Non-Linear Model Predictive Control with Adaptive Time-Mesh Refinement
This work addresses computational bottlenecks in NMPC for real-time applications like UAV control, though it appears incremental as it builds on existing NMPC methods with a refinement technique.
The paper tackles the challenge of real-time Non-Linear Model Predictive Control (NMPC) by introducing an adaptive time-mesh refinement strategy that reduces discretization error while bounding the number of points, enabling trajectory generation in milliseconds for UAV simulations.
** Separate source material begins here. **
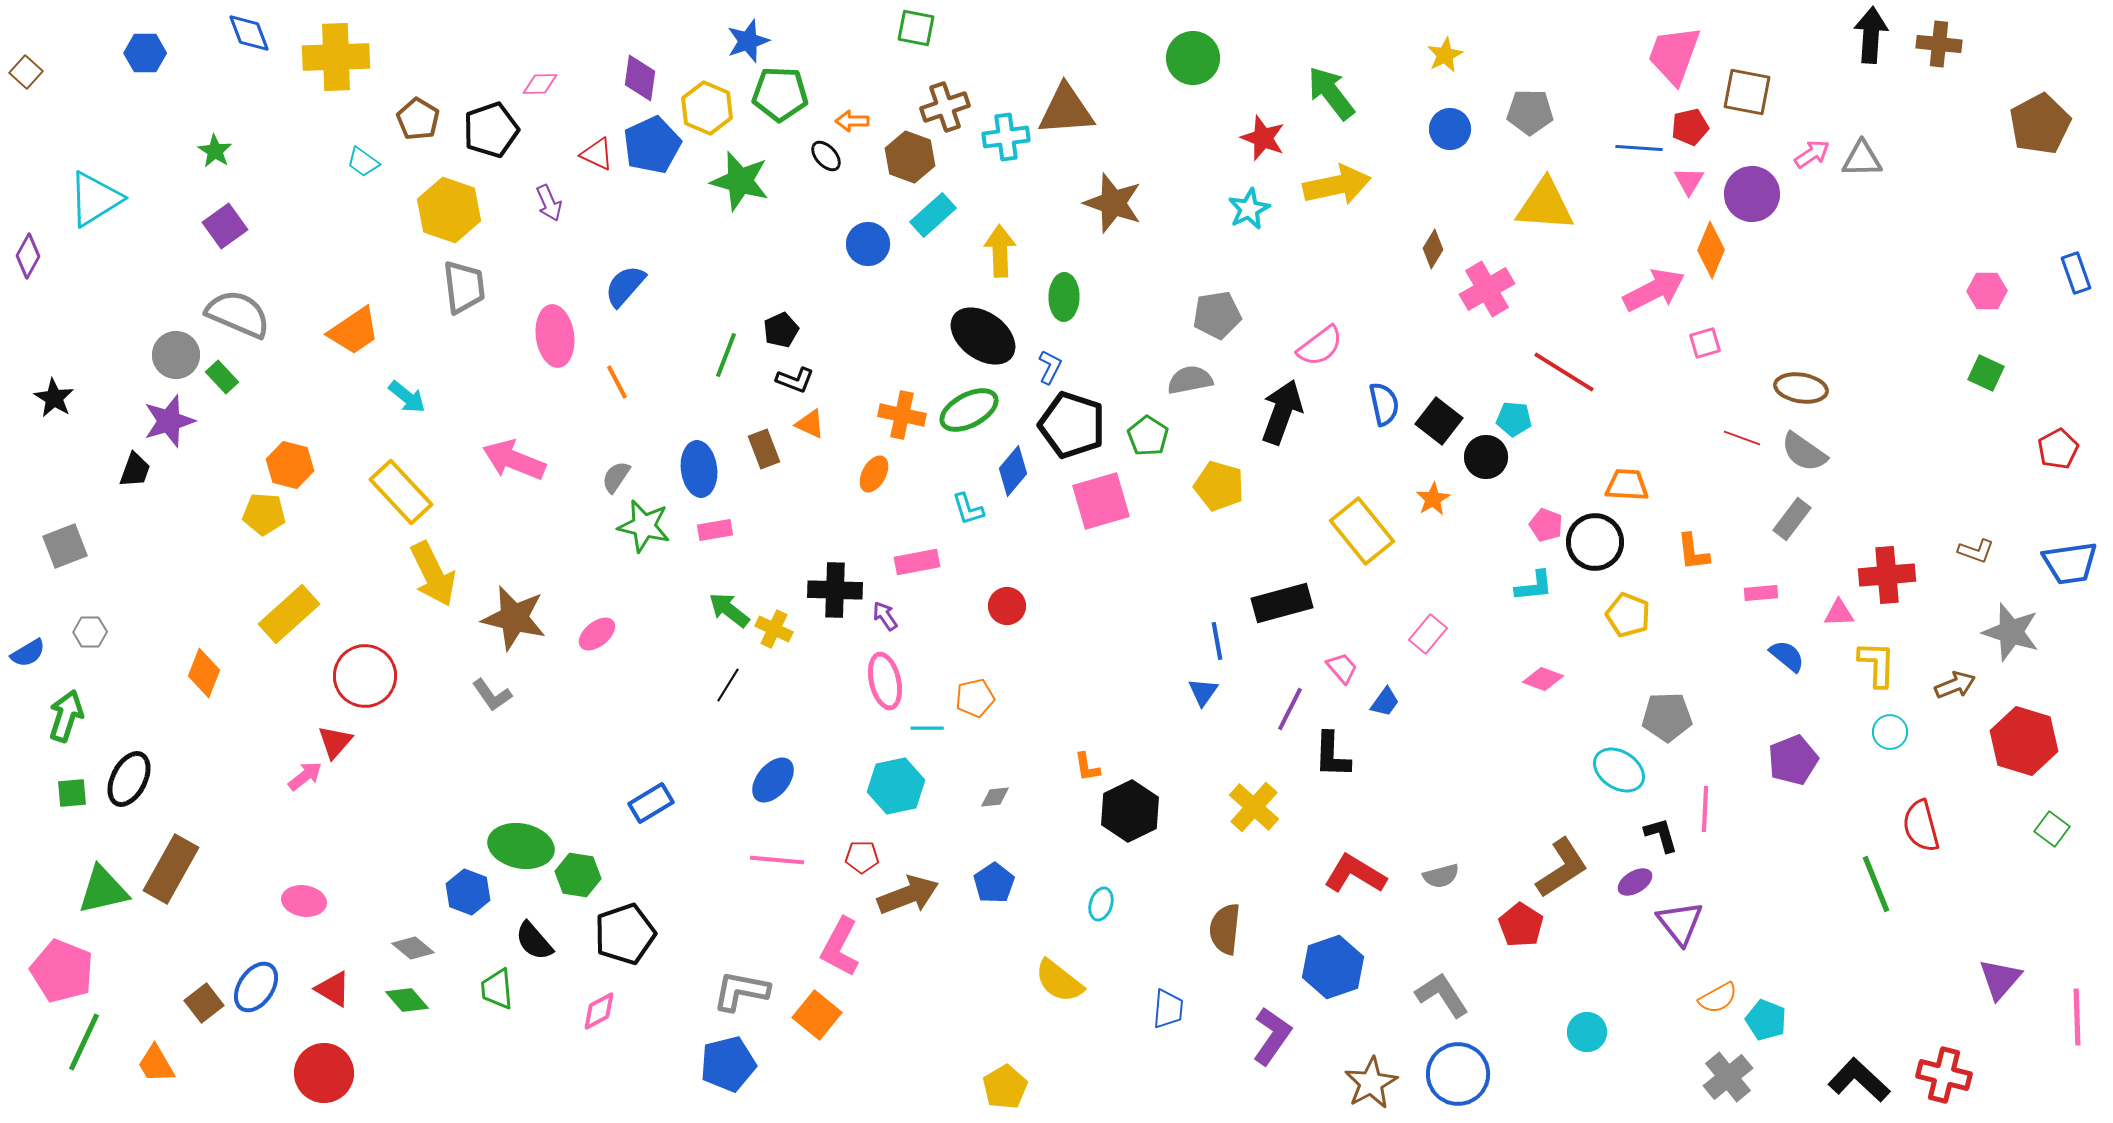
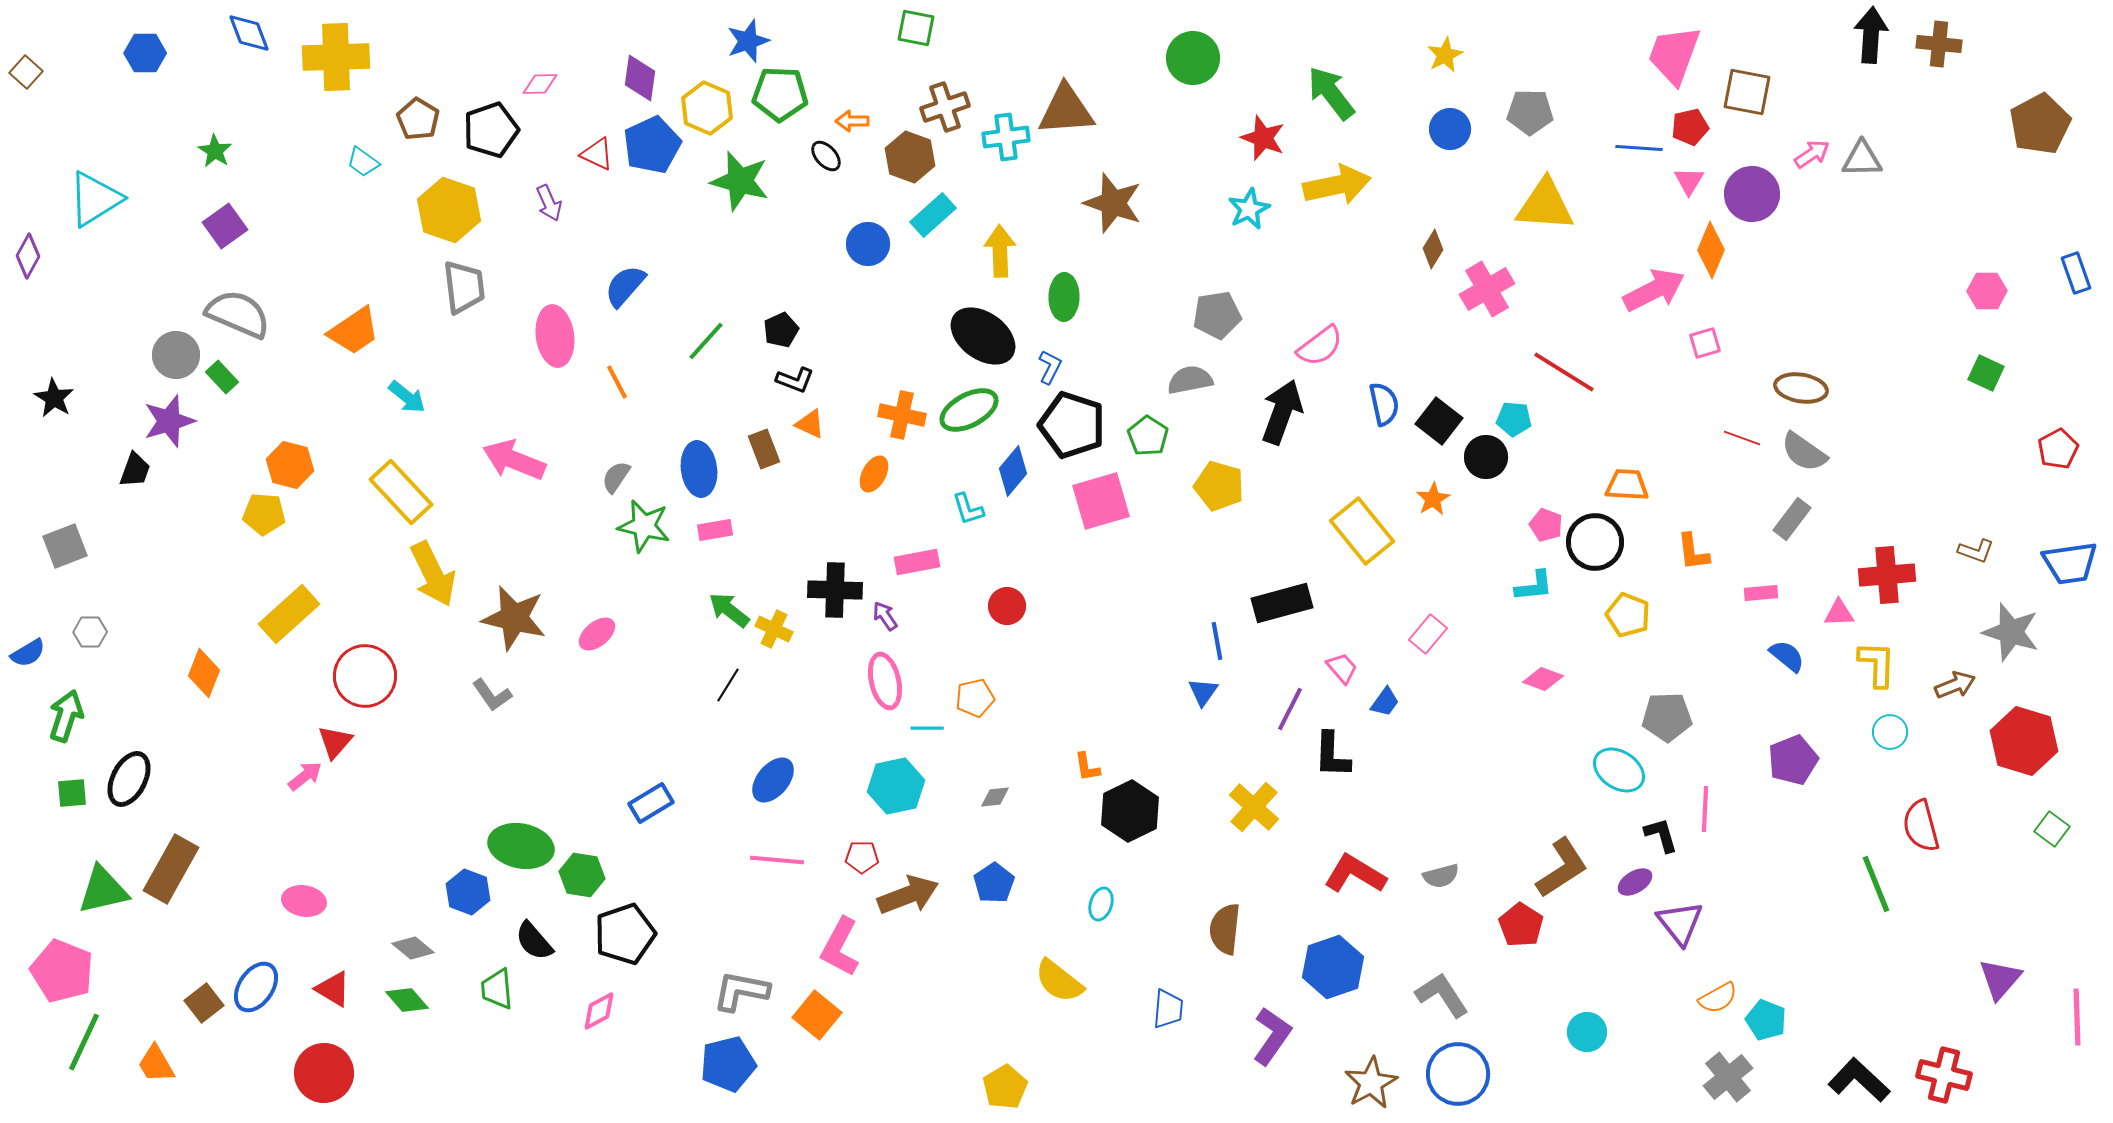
green line at (726, 355): moved 20 px left, 14 px up; rotated 21 degrees clockwise
green hexagon at (578, 875): moved 4 px right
In this paper, we present a novel solution for real-time, Non-Linear Model Predictive Control (NMPC) exploiting a time-mesh refinement strategy. The proposed controller formulates the Optimal Control Problem (OCP) in terms of flat outputs over an adaptive lattice. In common approximated OCP solutions, the number of discretization points composing the lattice represents a critical upper bound for real-time applications. The proposed NMPC-based technique refines the initially uniform time horizon by adding time steps with a sampling criterion that aims to reduce the discretization error. This enables a higher accuracy in the initial part of the receding horizon, which is more relevant to NMPC, while keeping bounded the number of discretization points. By combining this feature with an efficient Least Square formulation, our solver is also extremely time-efficient, generating trajectories of multiple seconds within only a few milliseconds. The performance of the proposed approach has been validated in a high fidelity simulation environment, by using an UAV platform. We also released our implementation as open source C++ code.